OPEC+ Is Pushed To The Brink Again
(Bloomberg Opinion) -- It all seemed to be going so well and then, suddenly, it wasn’t. The OPEC+ group of oil producers is facing an existential crisis, as key member the United Arab Emirates again demands a higher production target for itself and Saudi Arabia digs in its heels.
On Thursday, it appeared the bones of an output deal covering the rest of 2021 had come together. It just needed full ratification from the alliance’s oil ministers, who have been working tirelessly to adjust the targets for months now.
Producers would add 2 million barrels a day to oil supplies between August and December at a rate of 400,000 barrels a day each month. That’s less than the market wants, but ought to keep oil prices from spiking as economies reopen. Worried about the outlook for supply and demand next year, the group would also extend its output deal through the end of next year, rather than letting it expire as planned at the end of April.
The problem is, the mooted agreement seems to have been cobbled together by Saudi Arabia and Russia with little other input. That proved too much for the UAE, the OPEC+ group’s fourth-biggest producer. The Persian Gulf country has chafed under an output target that it feels is unduly restrictive when compared to other members. It’s time the alliance find a sustainable solution to the UAE’s demands, because they clearly aren’t going away. The future of the alliance depends on it.
The problem lies in the starting points adopted as a baseline for the cuts agreed in April 2020. They were (loosely) tied to 2018 production levels, with some exceptions — most notably for Russia, which got a baseline some 600,000 barrels a day above its maximum production level.
At that time, the UAE was in a phase of rapid expansion, with new projects raising its crude production capacity from around 3 million barrels a day to near 4 million barrels. As a result, it is now sitting on more idle capacity than any other member, measured in percentage terms.
This isn’t the first time the UAE has balked at its contribution to the OPEC+ cuts. It raised exactly the same grievance late last year, even hinting it might reconsider its membership in the Organization of Petroleum Exporting Countries.
The UAE feels aggrieved that it is making deeper cuts than everyone else, a complaint it supports by comparing the country’s output target with its production in April 2020, the month the deal was hammered out.
The UAE was placated last time around with a renewed drive to get countries that hadn’t complied fully with their output promises to make deeper compensatory cuts. Although pledges were made, little has actually been delivered by the laggards and the biggest over-producer, Russia, hasn’t even been asked to contribute.
By failing to deal with the underlying issue, it’s arisen again. Finding a resolution won’t be easy.
Under the new quota it’s seeking, the UAE wants to be able to boost its output by almost 700,000 barrels a day.
It’s hard to see Saudi Arabia agreeing to that. It was already reluctant to raise production targets for the rest of this year going into this week’s meeting. Its price for agreeing to support that policy — championed by Russia — was to extend their cooperation through the whole of 2022.
That’s when it appears the UAE refused to support the extension without being granted a higher starting point for its own contribution. Saudi Arabia seems to be saying that it won’t support output increases for the rest of 2021 without the extension. It’s a catch-22.
Revising baselines isn’t easy, but it has been done before. Iran secured a new quota for itself in 1998, but for most of the 1990s and until 2006 any changes to the OPEC output quotas were simply applied on a pro-rata basis to existing individual targets.
If neither Saudi Arabia nor the UAE budges, the current targets will stay in place until April next year — assuming the OPEC+ coalition itself survives. With oil demand forecast to rise strongly in the second half of 2021, that would send oil prices soaring, stoking inflation.
If the coalition falls apart, the entire deal could collapse — and most likely oil prices with it. Last time we were in that situation, Saudi Arabia boosted production to 11.6 million barrels a day, sending oil into a slump that eventually saw WTI crude trading at negative prices.

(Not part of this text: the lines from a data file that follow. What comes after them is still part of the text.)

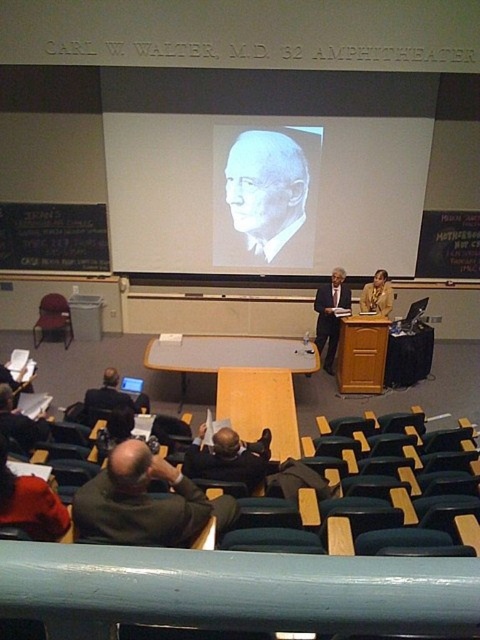 Which is above, dark suit at center or matte plastic chair at left?

Positioned higher is matte plastic chair at left.

Which is behind, point (333, 355) or point (37, 339)?

The point (37, 339) is behind.

In order to click on dark suit at center in this screenshot , I will do `click(331, 314)`.

Does dark green sweater at lower left appear on the right side of dark brown leather jacket at center?

Incorrect, dark green sweater at lower left is not on the right side of dark brown leather jacket at center.

From the picture: Is dark green sweater at lower left further to camera compared to dark brown leather jacket at center?

That is False.

Who is more forward, [147,456] or [194,474]?

Positioned in front is point [147,456].

At what (x,y) coordinates should I click in order to perform the action: click on dark green sweater at lower left. Please return your answer as a coordinate pair (x, y). The image size is (480, 640). Looking at the image, I should click on (144, 502).

Who is more distant from viewer, (180, 504) or (374, 275)?

The point (374, 275) is behind.

Who is higher up, dark green sweater at lower left or matte gold jacket at center?

matte gold jacket at center

Who is more distant from viewer, (105,532) or (374,305)?

Point (374,305)

You are a GUI agent. You are given a task and a screenshot of the screen. Output one action in this format:
    pyautogui.click(x=<x>, y=<y>)
    Task: Click on the dark green sweater at lower left
    The height and width of the screenshot is (640, 480).
    Given the screenshot: What is the action you would take?
    pyautogui.click(x=144, y=502) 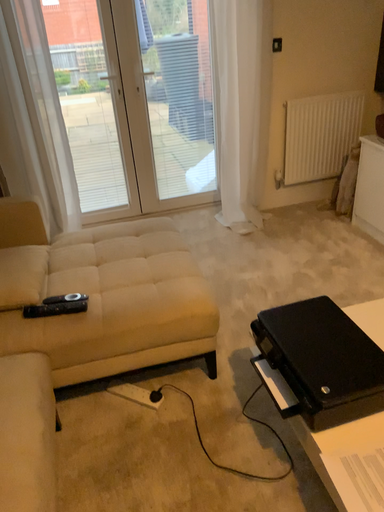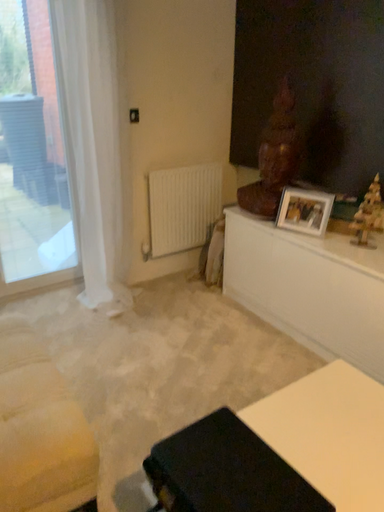 Question: How did the camera likely rotate when shooting the video?

Choices:
 (A) rotated downward
 (B) rotated upward

Answer: (B) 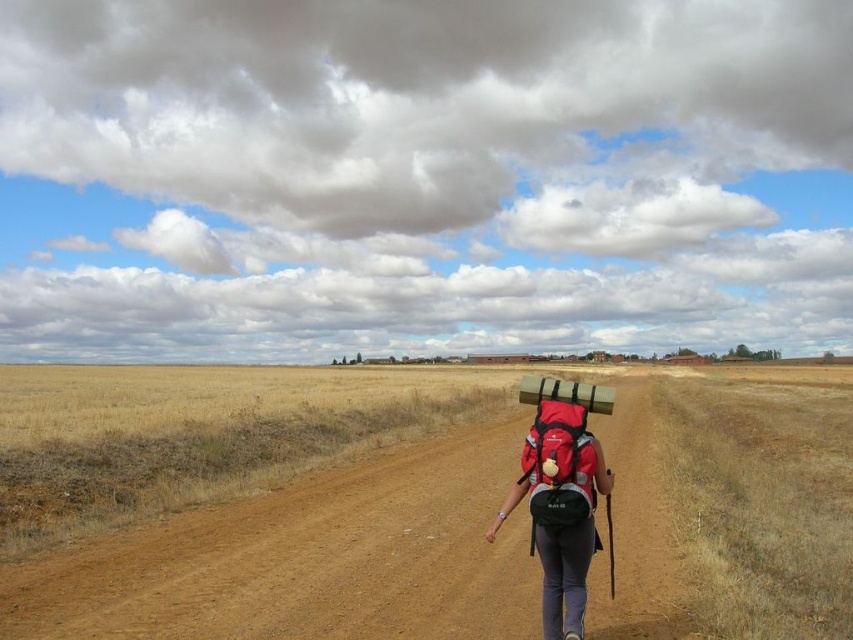 Question: Which of the following is the closest to the observer?

Choices:
 (A) pyautogui.click(x=654, y=554)
 (B) pyautogui.click(x=579, y=481)
 (C) pyautogui.click(x=550, y=518)

Answer: (B)

Question: Estimate the real-world distances between objects in this image. Which object is closer to the red matte backpack at center?

Choices:
 (A) matte red backpack at center
 (B) brown dirt track at center

Answer: (A)

Question: Which point is closer to the camera?

Choices:
 (A) (10, 618)
 (B) (538, 384)

Answer: (A)

Question: Is red matte backpack at center closer to camera compared to matte red backpack at center?

Choices:
 (A) yes
 (B) no

Answer: (A)

Question: Considering the relative positions of red matte backpack at center and matte red backpack at center in the image provided, where is red matte backpack at center located with respect to matte red backpack at center?

Choices:
 (A) below
 (B) above

Answer: (A)

Question: Does red matte backpack at center have a smaller size compared to matte red backpack at center?

Choices:
 (A) yes
 (B) no

Answer: (B) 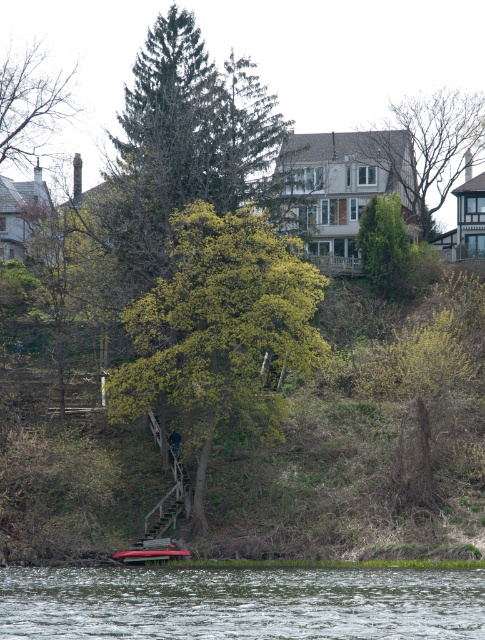 Does green leafy tree at center have a greater height compared to metallic silver boat at lower center?

Yes.

Who is shorter, green leafy tree at center or metallic silver boat at lower center?

With less height is metallic silver boat at lower center.

The height and width of the screenshot is (640, 485). Find the location of `green leafy tree at center`. green leafy tree at center is located at coordinates (221, 330).

Is green textured evergreen tree at center above metallic silver boat at lower center?

Yes.

Is the position of green textured evergreen tree at center more distant than that of metallic silver boat at lower center?

Yes, green textured evergreen tree at center is behind metallic silver boat at lower center.

Identify the location of green textured evergreen tree at center. (385, 244).

Is the position of green leafy tree at center more distant than that of clear water at lower center?

Yes, it is.

Is point (133, 372) positioned before point (49, 627)?

No, it is not.

Is point (179, 280) in front of point (7, 609)?

That is False.

Locate an element on the screen. This screenshot has width=485, height=640. green leafy tree at center is located at coordinates (221, 330). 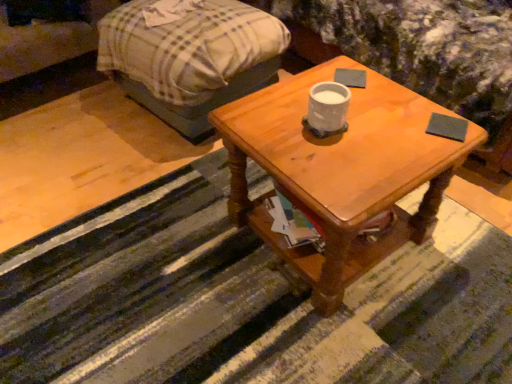 You are a GUI agent. You are given a task and a screenshot of the screen. Output one action in this format:
    pyautogui.click(x=<x>, y=<y>)
    Task: Click on the free space to the left of plaid fabric bed at upper left
    The height and width of the screenshot is (384, 512).
    Given the screenshot: What is the action you would take?
    pyautogui.click(x=69, y=140) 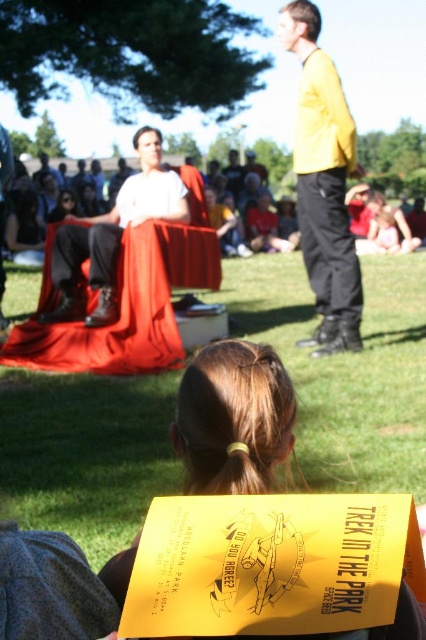 You are a photographer at the park event and need to capture a photo of the two main speakers. The brown hair at lower center and the matte white shirt at center are both in the frame. Which of these two has a narrower width in the photo?

The brown hair at lower center has a lesser width compared to the matte white shirt at center, so the brown hair at lower center is narrower in the photo.

You are attending an outdoor event at the park and see the green grass at center and the matte white shirt at center. Which object is closer to you?

The green grass at center is closer to you because it is in front of the matte white shirt at center.

You are a photographer at the park event. You need to capture a clear photo of both the brown hair at lower center and the matte white shirt at center. Which object should you focus on first to ensure both are in frame?

The brown hair at lower center is smaller in size compared to the matte white shirt at center. To ensure both are in frame, focus on the matte white shirt at center first as it is larger and easier to locate, then adjust to include the smaller brown hair at lower center. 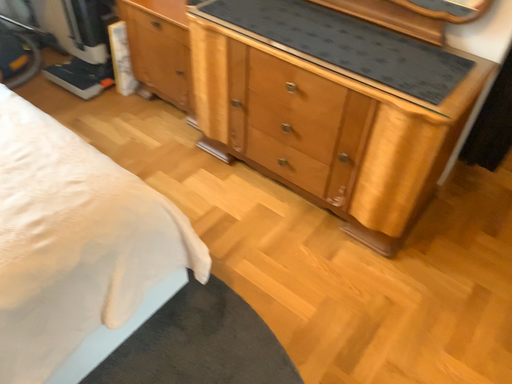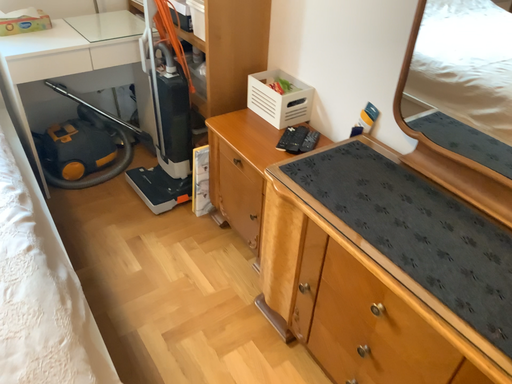 Question: How did the camera likely rotate when shooting the video?

Choices:
 (A) rotated left
 (B) rotated right

Answer: (A) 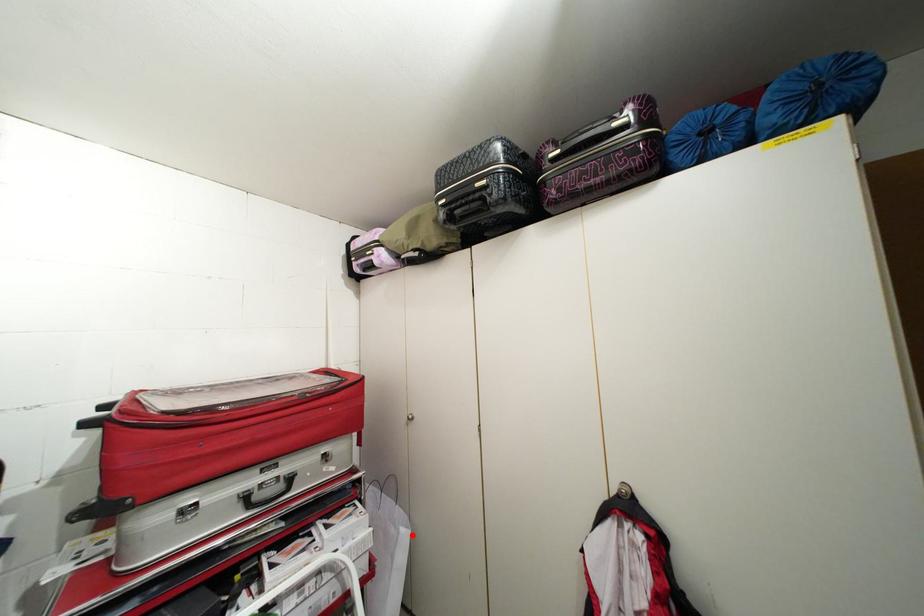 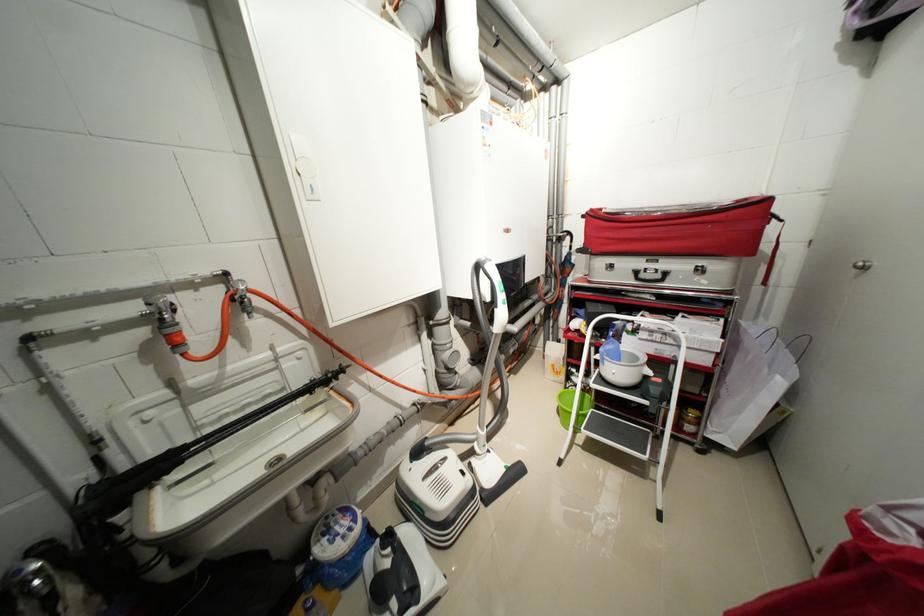 Question: I am providing you with two images of the same scene from different viewpoints. A red point is marked on the first image. At the location where the point appears in image 1, is it still visible in image 2?

Choices:
 (A) Yes
 (B) No

Answer: (A)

Of course, the UAE could always back down, accept its target and then just pump what it wants. That’s the traditional OPEC way of doing things. But when it did that last summer its oil minister was hauled to Riyadh for a public dressing down. It wasn’t pretty and has probably only served to stoke tensions.
Resolving this issue in a way that prevents it from resurfacing in another six months will require cool heads. In the 100-degree heat of the Persian Gulf summer, they may be hard to find.
This column does not necessarily reflect the opinion of the editorial board or Bloomberg LP and its owners.
Julian Lee is an oil strategist for Bloomberg. Previously he worked as a senior analyst at the Centre for Global Energy Studies.